While Jackson’s position hasn’t been restored, it’s unclear if the fired technicians have rejoined the ferret conservation center. Laury Marshall, a spokesperson for the U.S. Fish and Wildlife Service, declined to comment on any personnel matters, adding the agency is working closely with the federal personnel administrators to “ensure we are prioritizing fiscal responsibility for the American people.”
Frozen funding to safeguard wild ferrets
Breeding ferrets is only the first step to protect the population. After releasing the animals, a sprawling network of conservation groups and wildlife managers collaborate to safeguard the species from disease.
Travis Livieri, the executive director of Prairie Wildlife Research, helps keep watch over ferrets living in the Conata Basin area of South Dakota, a rolling set of grasslands adjacent to Badlands National Park. With a recent count of 246 individuals, Livieri said it's home to the world’s largest wild black-footed ferret population.
Plague, however, can quickly shrink those numbers. Livieri said wildlife groups contained an outbreak last year, but his group has to remain vigilant in case the disease reappears this spring. That’s why he’s anxious to employ the main prevention measure: hiring someone to ride a four-wheeler across the sprawling prairie and spray each prairie dog burrow with insecticide dust. The process kills fleas capable of carrying the disease.

The U.S. Forest Service has supported the work in the past, but Livieri has held off on hiring a contractor due to the uncertainty created by President Trump’s executive orders freezing federal spending. He’s waiting for someone to guarantee his organization will still receive the funding.

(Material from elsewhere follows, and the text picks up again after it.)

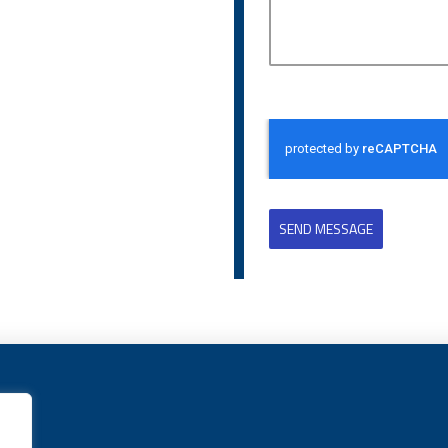
SEND MESSAGE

“I think we're getting caught in the crossfire. I don't know that anybody's out to eliminate conservation per se, but we've seen and read what the priorities of this administration are going to be. And it certainly does not seem to be endangered species conservation,” Liveiri said.
Other ferret conservation efforts are less reliant on federal funding. Henry Pollock, the executive director of the Southern Plains Land Trust in southeast Colorado, said his organization receives state dollars to guard their ferret population against plague. Despite the slight insulation, he still worries the “double-pronged threat” of federal staff and funding cuts will make it hard for any organization to manage a stable recovery program.
It’s the sort of instability Jackson also fears could destroy the tenuous foothold people have built for black-footed ferrets. Biological records suggest plague first started to hit North American prairie ecosystems back in the early 20th century. She expects decades of harm wrought by the disease will likely take decades to repair.
“The idea that we could recover ferrets in just a few years is ludicrous. It’s going to take a long time," Jackson said.